=== Entries provided ===
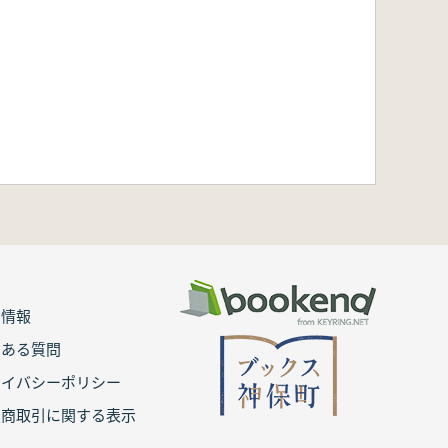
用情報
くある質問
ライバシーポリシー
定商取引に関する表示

--

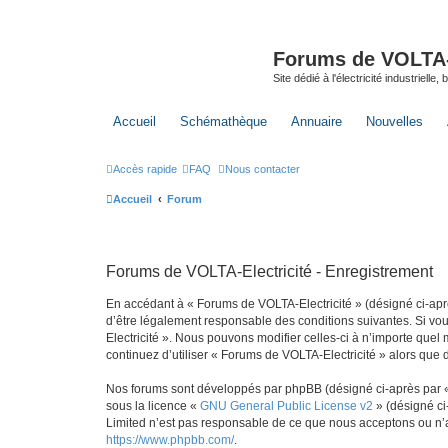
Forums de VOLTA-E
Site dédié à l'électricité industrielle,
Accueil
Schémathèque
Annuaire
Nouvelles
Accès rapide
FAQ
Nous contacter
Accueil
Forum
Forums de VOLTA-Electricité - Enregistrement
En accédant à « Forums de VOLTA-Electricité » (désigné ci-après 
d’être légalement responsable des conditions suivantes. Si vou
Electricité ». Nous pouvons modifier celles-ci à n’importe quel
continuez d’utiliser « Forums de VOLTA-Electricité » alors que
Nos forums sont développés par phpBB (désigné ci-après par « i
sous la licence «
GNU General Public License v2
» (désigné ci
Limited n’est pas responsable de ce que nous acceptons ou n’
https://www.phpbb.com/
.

* * *

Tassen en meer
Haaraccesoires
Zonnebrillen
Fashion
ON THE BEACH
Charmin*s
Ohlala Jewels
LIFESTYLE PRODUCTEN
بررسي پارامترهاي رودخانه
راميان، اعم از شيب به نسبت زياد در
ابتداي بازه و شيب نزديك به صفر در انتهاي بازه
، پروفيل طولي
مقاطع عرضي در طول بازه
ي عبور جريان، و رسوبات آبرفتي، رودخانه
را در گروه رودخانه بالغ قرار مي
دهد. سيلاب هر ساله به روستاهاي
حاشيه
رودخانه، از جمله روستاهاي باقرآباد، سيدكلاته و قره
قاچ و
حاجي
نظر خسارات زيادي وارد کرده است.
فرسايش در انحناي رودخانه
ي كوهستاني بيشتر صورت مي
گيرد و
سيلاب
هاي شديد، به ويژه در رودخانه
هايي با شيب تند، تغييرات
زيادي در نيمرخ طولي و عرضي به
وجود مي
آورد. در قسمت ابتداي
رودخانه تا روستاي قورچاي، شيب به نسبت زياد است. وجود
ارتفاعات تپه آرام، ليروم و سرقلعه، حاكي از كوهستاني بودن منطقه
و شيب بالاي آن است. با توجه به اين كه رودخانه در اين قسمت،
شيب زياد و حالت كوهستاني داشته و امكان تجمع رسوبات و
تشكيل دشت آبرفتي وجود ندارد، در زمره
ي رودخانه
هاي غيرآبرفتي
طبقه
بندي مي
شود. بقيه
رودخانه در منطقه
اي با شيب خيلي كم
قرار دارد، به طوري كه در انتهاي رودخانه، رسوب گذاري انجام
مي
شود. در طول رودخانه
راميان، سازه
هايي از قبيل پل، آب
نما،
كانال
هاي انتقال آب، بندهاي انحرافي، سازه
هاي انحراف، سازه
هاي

=== Action item ===
Please tally the lines of the listing that include the string "منطقه". The number is the whole answer.

=== Final answer ===
2